The faculty members have been victims to stagnant salaries and have lost over $7,000 in purchasing power since 2004, according to the CFA on the San Diego State website. Additionally, the salaries of faculty members at University of California (UC) campuses and community colleges have increased, while the CSU’s have declined. This pay discrepancy makes it difficult to afford the expenses of everyday life and also has the ability to affect a person’s quality of life.

The CFA argue that “faculty working conditions are student learning conditions”. By being able to support themselves and their families better financially, they will be more capable to give students more attention and a better quality education.

According to the CFA, “many professors have been forced to leave the CSU altogether because of low pay, which can impact the classes offered to students.”

“CSU has shifted money away from its core educational mission to other priorities,” Alexei Koseff said in an article. “Hiring more administrators and turning to cheaper part-time lecturers rather than tenure-track professors.”
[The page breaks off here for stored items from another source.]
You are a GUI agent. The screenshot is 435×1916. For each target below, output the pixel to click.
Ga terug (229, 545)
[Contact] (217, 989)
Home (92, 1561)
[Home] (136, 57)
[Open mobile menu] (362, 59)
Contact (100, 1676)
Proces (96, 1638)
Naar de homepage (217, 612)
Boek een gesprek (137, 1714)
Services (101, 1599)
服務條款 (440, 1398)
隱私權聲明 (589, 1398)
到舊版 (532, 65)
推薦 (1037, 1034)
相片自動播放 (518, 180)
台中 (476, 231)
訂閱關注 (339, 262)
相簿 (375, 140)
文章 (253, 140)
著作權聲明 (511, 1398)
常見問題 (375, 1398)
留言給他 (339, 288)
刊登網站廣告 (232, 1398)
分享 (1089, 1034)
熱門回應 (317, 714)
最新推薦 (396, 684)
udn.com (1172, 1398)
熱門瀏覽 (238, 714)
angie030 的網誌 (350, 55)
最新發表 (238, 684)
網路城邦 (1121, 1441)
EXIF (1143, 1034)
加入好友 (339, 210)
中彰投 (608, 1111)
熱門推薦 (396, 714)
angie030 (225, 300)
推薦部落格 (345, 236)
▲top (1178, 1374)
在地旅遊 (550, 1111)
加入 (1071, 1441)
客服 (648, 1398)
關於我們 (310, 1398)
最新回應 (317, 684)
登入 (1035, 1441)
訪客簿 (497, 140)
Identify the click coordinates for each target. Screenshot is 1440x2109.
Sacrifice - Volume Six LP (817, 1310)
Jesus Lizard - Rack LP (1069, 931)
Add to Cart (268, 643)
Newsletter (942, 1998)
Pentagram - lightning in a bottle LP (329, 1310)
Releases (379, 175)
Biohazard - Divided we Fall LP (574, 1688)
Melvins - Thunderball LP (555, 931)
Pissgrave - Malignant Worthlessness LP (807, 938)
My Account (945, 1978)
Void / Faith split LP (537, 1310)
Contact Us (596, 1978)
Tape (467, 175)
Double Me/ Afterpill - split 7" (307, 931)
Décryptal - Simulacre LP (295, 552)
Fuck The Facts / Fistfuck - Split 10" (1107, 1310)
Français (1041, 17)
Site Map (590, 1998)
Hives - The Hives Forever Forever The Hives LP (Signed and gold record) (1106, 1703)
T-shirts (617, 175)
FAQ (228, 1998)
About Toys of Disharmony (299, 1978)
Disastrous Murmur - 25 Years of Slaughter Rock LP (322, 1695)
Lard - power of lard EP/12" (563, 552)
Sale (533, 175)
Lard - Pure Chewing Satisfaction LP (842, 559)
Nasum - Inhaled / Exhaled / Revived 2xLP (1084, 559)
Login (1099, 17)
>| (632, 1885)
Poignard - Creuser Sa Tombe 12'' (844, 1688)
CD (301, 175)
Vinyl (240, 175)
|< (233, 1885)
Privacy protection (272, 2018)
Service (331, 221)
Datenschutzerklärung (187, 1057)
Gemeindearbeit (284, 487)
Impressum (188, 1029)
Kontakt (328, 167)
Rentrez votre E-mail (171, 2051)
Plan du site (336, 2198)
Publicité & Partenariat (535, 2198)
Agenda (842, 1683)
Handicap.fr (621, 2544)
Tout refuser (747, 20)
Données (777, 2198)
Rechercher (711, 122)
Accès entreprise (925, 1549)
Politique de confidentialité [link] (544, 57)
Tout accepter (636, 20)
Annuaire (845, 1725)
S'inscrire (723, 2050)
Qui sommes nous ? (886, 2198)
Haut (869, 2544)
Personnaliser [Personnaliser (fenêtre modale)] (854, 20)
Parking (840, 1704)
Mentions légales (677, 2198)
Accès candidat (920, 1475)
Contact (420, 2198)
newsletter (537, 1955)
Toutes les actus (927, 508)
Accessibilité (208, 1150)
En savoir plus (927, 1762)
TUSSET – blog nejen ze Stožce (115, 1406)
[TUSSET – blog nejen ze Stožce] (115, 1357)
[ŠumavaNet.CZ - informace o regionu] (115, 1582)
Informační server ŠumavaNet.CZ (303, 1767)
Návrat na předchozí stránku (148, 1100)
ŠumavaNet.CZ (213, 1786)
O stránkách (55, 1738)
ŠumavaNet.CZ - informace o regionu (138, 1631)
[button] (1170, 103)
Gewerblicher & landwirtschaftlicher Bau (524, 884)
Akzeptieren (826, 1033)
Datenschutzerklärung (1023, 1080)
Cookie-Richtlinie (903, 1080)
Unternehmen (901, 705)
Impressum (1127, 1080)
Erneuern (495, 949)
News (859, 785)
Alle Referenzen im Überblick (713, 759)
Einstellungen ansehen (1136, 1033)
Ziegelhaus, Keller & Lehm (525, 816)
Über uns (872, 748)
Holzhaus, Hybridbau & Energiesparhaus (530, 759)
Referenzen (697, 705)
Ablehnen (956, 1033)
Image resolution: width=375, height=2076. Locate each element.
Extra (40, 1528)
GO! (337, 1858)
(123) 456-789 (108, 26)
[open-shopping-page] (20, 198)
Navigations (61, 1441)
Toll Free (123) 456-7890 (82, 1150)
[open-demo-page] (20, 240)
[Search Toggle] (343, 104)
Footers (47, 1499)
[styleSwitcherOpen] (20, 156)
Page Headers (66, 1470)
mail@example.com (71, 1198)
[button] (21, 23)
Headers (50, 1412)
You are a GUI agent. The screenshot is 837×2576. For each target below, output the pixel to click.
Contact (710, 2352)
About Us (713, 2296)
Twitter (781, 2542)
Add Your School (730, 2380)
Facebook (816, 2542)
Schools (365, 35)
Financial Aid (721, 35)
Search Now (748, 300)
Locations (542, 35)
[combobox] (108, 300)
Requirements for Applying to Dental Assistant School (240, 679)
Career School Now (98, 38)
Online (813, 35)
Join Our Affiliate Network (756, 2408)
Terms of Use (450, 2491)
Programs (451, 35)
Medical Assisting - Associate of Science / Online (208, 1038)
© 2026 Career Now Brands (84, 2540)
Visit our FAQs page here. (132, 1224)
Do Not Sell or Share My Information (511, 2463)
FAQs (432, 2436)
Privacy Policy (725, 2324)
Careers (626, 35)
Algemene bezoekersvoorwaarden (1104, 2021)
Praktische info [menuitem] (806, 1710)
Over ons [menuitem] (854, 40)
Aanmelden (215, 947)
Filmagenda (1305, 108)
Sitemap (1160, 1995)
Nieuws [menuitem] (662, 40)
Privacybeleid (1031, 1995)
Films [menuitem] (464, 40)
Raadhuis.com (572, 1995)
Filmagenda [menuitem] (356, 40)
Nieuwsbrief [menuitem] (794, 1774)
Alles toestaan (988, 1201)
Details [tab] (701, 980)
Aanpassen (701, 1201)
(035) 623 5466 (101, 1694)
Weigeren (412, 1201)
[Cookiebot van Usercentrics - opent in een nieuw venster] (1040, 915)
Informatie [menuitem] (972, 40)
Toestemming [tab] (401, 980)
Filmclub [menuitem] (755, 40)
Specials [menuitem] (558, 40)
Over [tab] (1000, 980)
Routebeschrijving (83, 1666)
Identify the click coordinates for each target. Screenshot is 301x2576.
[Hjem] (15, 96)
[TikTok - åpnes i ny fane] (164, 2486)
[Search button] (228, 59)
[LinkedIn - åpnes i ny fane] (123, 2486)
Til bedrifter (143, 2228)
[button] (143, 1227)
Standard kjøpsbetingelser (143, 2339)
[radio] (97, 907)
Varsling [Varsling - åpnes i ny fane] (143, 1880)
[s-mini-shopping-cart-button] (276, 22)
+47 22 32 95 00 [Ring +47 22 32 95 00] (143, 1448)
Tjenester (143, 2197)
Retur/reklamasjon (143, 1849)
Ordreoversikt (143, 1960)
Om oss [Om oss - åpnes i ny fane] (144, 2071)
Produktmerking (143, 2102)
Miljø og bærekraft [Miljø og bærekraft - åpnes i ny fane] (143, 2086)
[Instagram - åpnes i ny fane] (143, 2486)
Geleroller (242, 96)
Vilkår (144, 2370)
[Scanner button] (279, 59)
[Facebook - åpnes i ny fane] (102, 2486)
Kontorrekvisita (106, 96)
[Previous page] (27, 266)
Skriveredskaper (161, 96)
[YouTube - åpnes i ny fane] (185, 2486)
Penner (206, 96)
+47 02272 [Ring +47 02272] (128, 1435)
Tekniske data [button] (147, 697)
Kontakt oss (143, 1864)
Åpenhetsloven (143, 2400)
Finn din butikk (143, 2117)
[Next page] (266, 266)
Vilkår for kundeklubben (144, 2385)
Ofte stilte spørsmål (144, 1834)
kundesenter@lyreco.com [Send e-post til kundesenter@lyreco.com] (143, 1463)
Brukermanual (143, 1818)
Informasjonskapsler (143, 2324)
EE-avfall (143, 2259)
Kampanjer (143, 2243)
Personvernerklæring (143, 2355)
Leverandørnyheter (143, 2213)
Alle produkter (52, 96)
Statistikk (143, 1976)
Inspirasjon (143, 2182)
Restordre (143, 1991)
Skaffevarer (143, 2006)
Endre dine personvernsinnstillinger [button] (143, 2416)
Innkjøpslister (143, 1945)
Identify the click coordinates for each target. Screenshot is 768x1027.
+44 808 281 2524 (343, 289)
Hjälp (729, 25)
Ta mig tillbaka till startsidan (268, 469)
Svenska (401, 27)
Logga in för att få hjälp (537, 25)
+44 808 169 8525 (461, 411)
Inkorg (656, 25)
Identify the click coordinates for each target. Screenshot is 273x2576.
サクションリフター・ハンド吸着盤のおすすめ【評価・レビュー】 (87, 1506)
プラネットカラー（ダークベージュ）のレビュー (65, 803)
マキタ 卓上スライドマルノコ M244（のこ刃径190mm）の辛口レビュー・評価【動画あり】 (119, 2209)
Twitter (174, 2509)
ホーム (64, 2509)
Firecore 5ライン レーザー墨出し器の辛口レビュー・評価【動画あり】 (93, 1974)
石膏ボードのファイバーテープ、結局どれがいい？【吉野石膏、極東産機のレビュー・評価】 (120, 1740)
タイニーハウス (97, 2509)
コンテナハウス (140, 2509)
Rather than trying to save money or cut-corners, the CSU administrators should favor the professors with more experience and should show appreciation for their dedication to the student body.

Opponents of the salary increase argue that a 5 percent pay hike, as well as the 2.65 percent SSI, “would cost the system as much as $108 million and would mean shortchanging other priorities such as enrollment, student services, technology and building upgrades,” said CSU spokeswoman Toni Molle.

The CSU has countered by offering a 2 percent raise. However, union members believe 2 percent to be an unjust offer and claim their 5 percent pay hike is well deserved, after going years with little or no raises.

One of the biggest concerns for students regarding this “fight for five” is whether or not their tuition fees will be affected by increasing faculty wages. The short answer is no.

According to the student FAQs on the CFA website, “the CSU has enough money to pay faculty a 5% raise without increasing student fees; it is a matter of priorities”. It also notes that over the past 10 years student fees have gone up drastically and faculty pay has stayed flat, emphasizing the disconnect between tuition costs and faculty salaries.

As a CSU student, I hope the CSU administration and board realize the actual worth of their faculty. Without our mentors, students wouldn’t be able to flourish and get the education they deserve. I support the faculty’s fight for five and I encourage my fellow SDSU students to stand behind their educators as well. Together, we can make a difference.